Il tuo settore artistico dovrà essere differente per riprendersi nel corso del 2021? Cosa pensi dovrà cambiare?

Tante cose, i problemi c’erano già prima, ce n’erano anche tanti. Solo che ora sono usciti allo scoperto e bisogna affrontarli.

Chi è stato nella terra di mezzo farà fatica a riprendere, chi invece ha lavorato costantemente non avrà secondo me problema a ripartire. 

Chi fa questo lavoro non può permettersi di pensare solo all’oggi, ma deve avere una visione molto più ampia, organizzare l’oggi per un futuro lontano, deve essere tutto in funzione di qualcosa di più grande, i passi che facciamo devono aiutarci ad arrivare ad un obiettivo che non sia fine a sé stesso. 

I club secondo me devono ripartire da resident forti sotto il punto di vista musicale,  che hanno piena capacità di giostrare la serata senza bisogno di un “big name”,  gli ospiti come in tutte le cose devono essere delle cose in più, un valore aggiunto, ma bisogna avere dei padroni di casa in grado di guidare la macchina al meglio.

Bisogna circondarsi di professionisti, nell’ultimo periodo ho visto sempre più persone avere mansioni, senza avere le giuste capacità, ti parlo sempre per quanto riguarda il club.

E si deve essere aperti a collaborazioni, collaborare è una parola forte, ora più che mai se vogliamo ripartire e farlo bene, c’è bisogno di collaborazioni ed essere aperti mentalmente e umanamente parlando, mettere da parte un po’ l’ego e avere le antenne ben puntate.

Quali sono i tuoi obiettivi da qui ai prossimi tre anni?

Sicuramente quello di affermare maggiormente l’etichetta discografica e ampliare gli orizzonti, lavorando con realtà diverse e allargare il bacino di artisti.
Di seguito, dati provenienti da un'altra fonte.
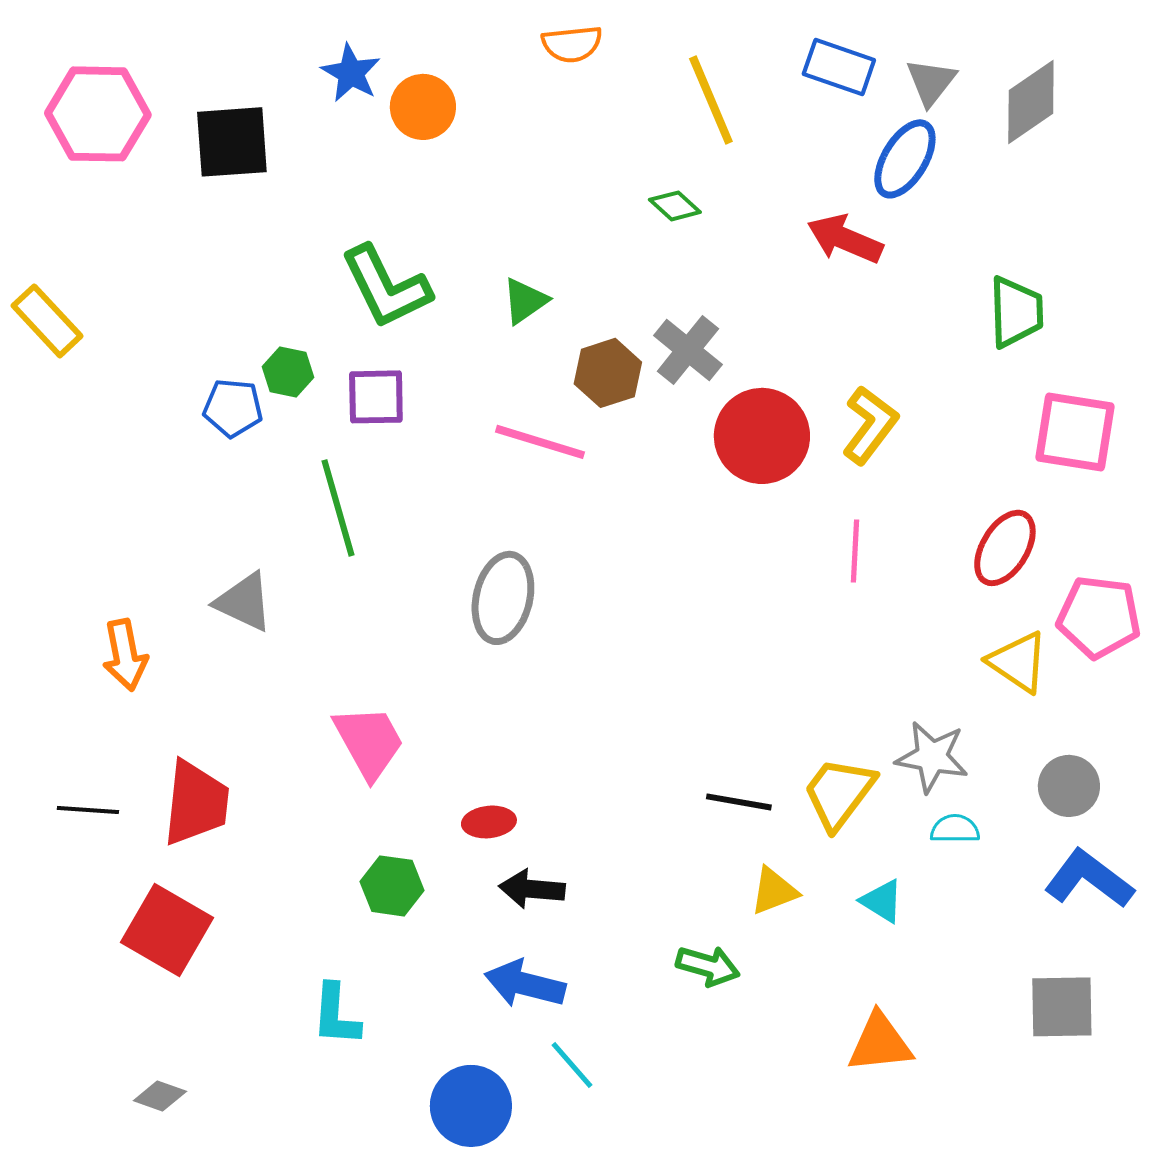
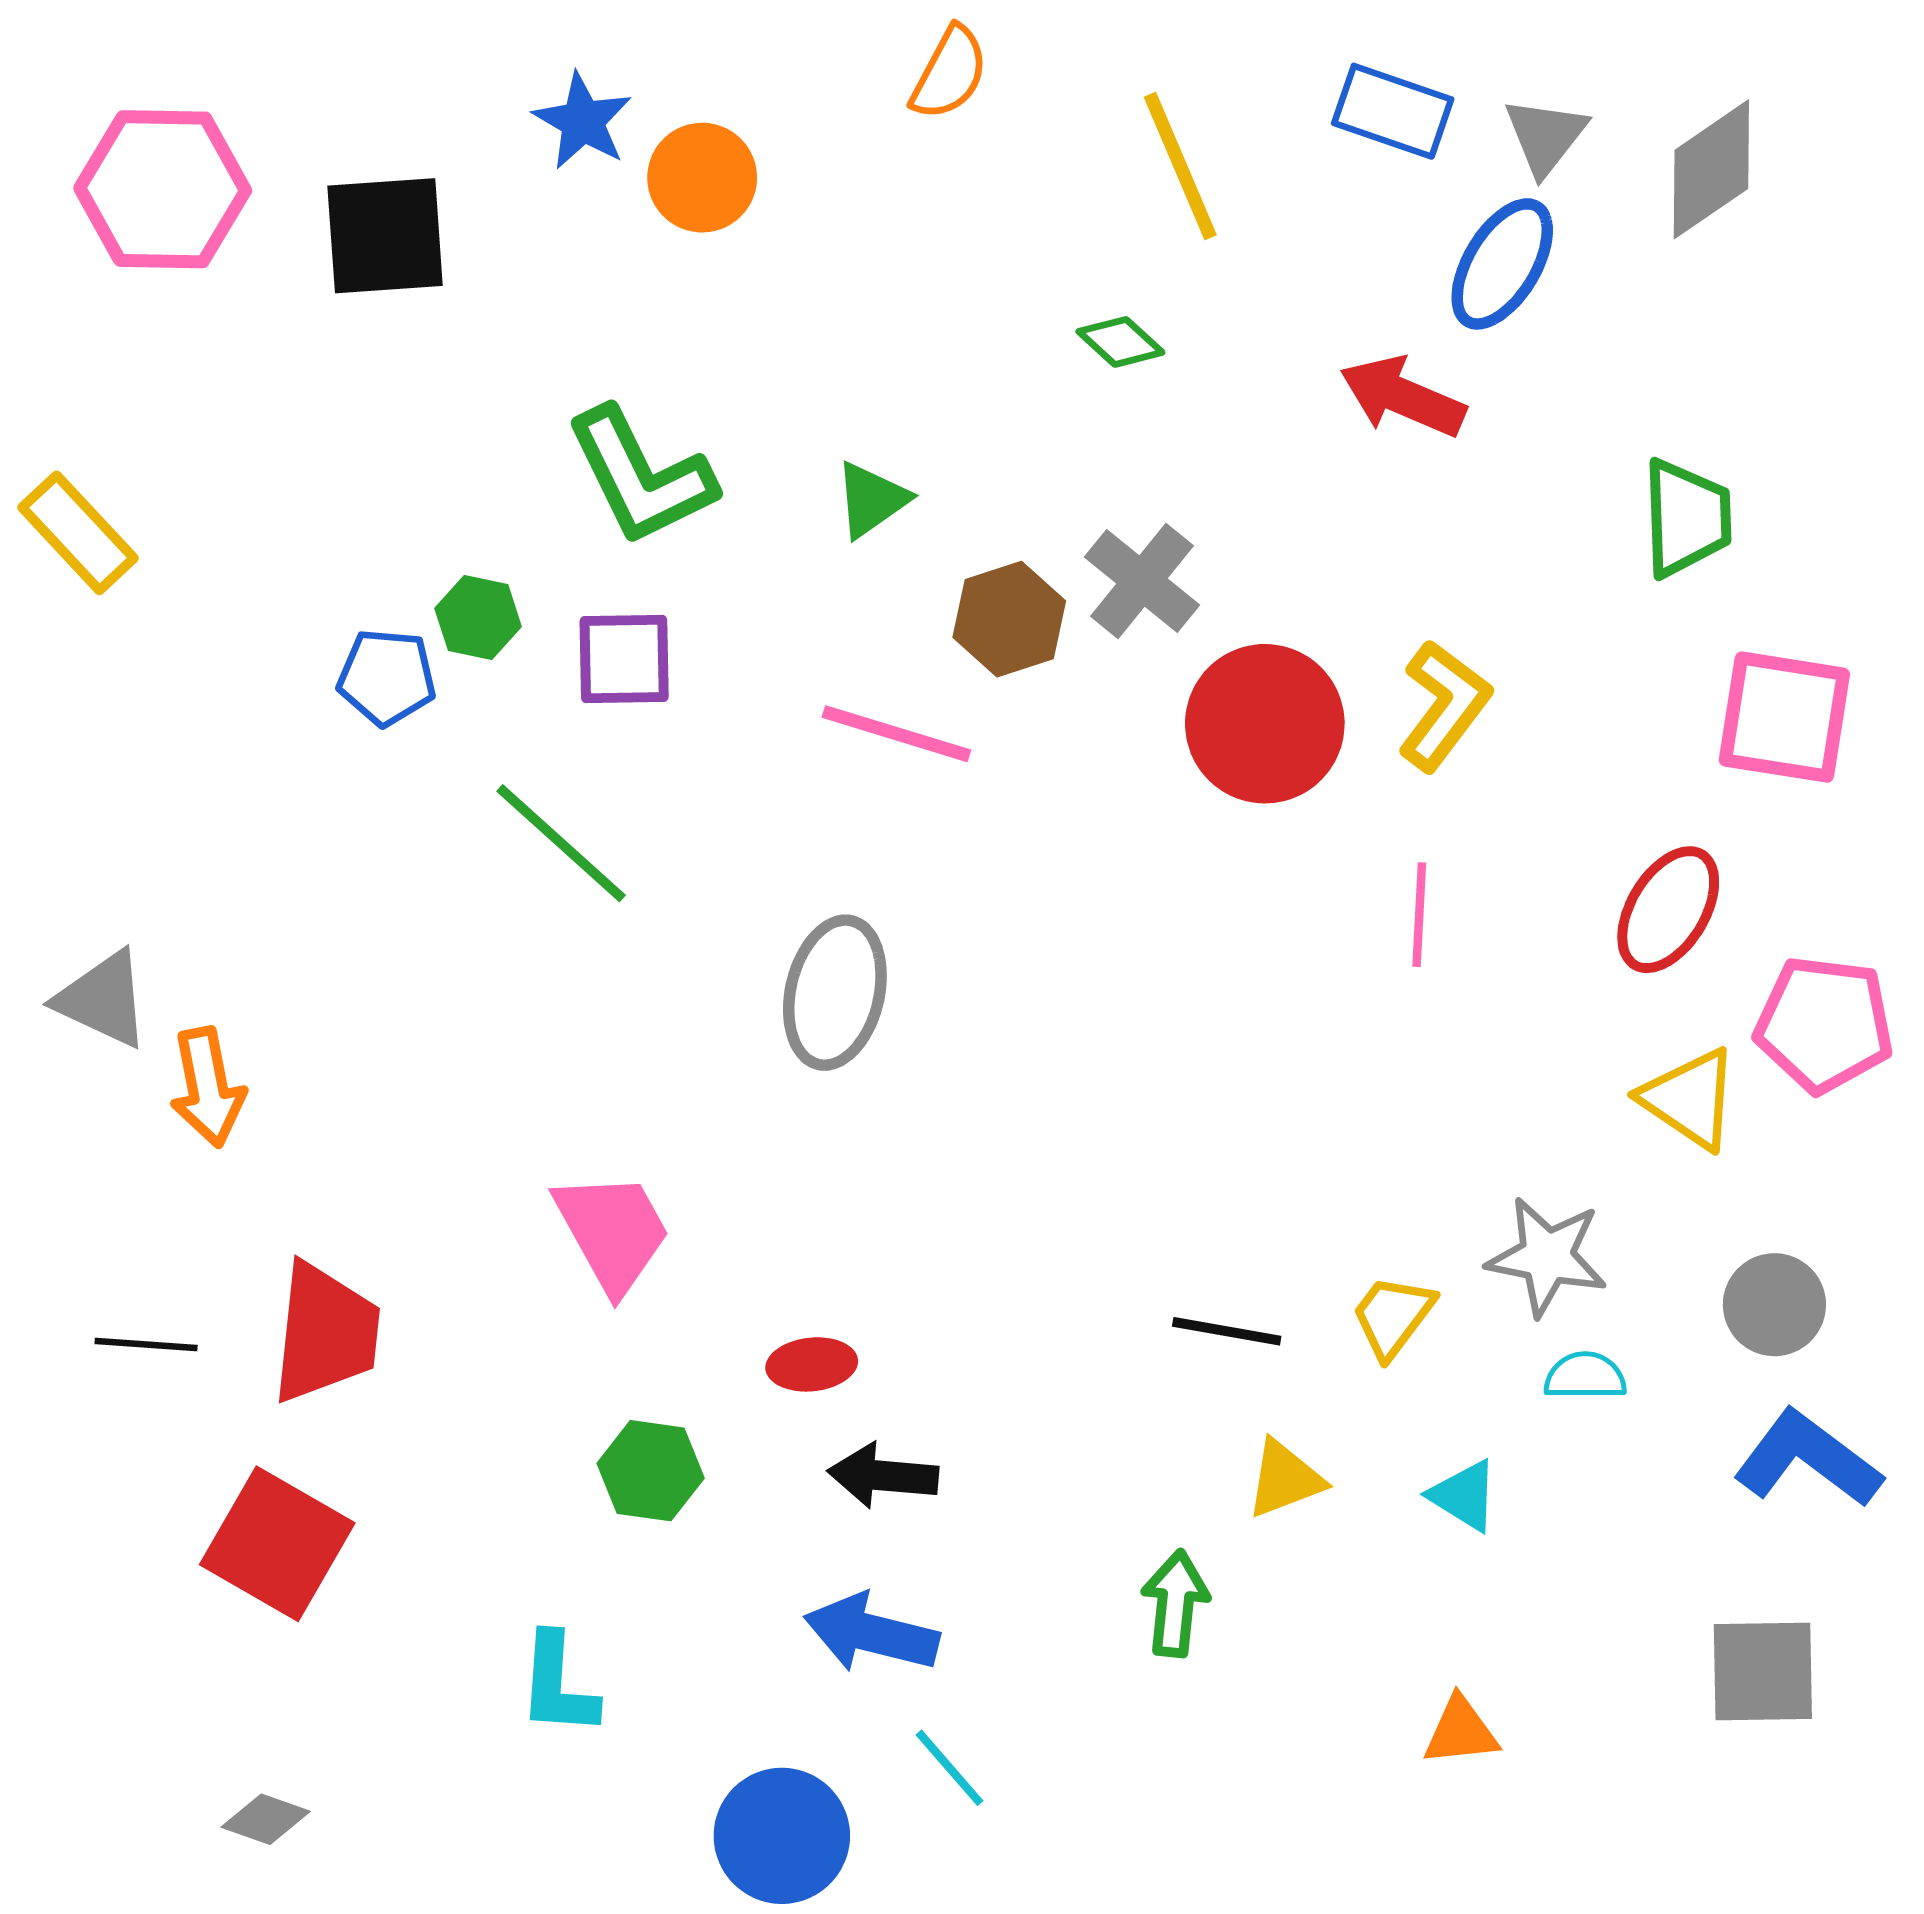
orange semicircle: (572, 44) -> (949, 73), turned -56
green line: (338, 508) -> (561, 843), turned -32
gray triangle: (244, 602) -> (103, 999), moved
yellow trapezoid: (839, 793) -> (1393, 1316), size x0.7
green arrow: (708, 966) -> (1175, 1603), turned -100
orange triangle: (880, 1043) -> (1461, 1731), size x0.7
Creare un punto di connessione, uno studio che lavori a tutto tondo per la label, questa è una cosa che c’era già nei nostri piani, ma che abbiamo dovuto un attimo accantonare proprio per quello che è successo. 

Un altro obiettivo è quello di fare un’agenzia che si occupi degli artisti a 360°. Per dare maggior supporto all’artista nel proprio percorso, circondandolo di professionisti giusti che possano aiutarlo nel lavoro e nella crescita personale.

Infine, lo step successivo, quello legato agli eventi, una volta raggiunta una certa credibilità abbiamo intenzione di creare degli showcase. Il passo grosso grosso però non lo possiamo dire.

Per concludere, rivelaci di che colore ti senti oggi e che suono ha.

Oggi ho delle tonalità di blu, ultimamente è un colore che è molto presente nella mia vita, anche se non è tra i miei preferiti. Il suono è quello di un pad leggero che si apre piano piano, con un piattino in sedicesimi che va da destra a sinistra e viceversa, continuamente.

Una voce leggera, bassa. Che vorresti fosse più alta per sentirla di più, ma invece è li,  perché devi farci attenzione e non basta solo alzare il volume.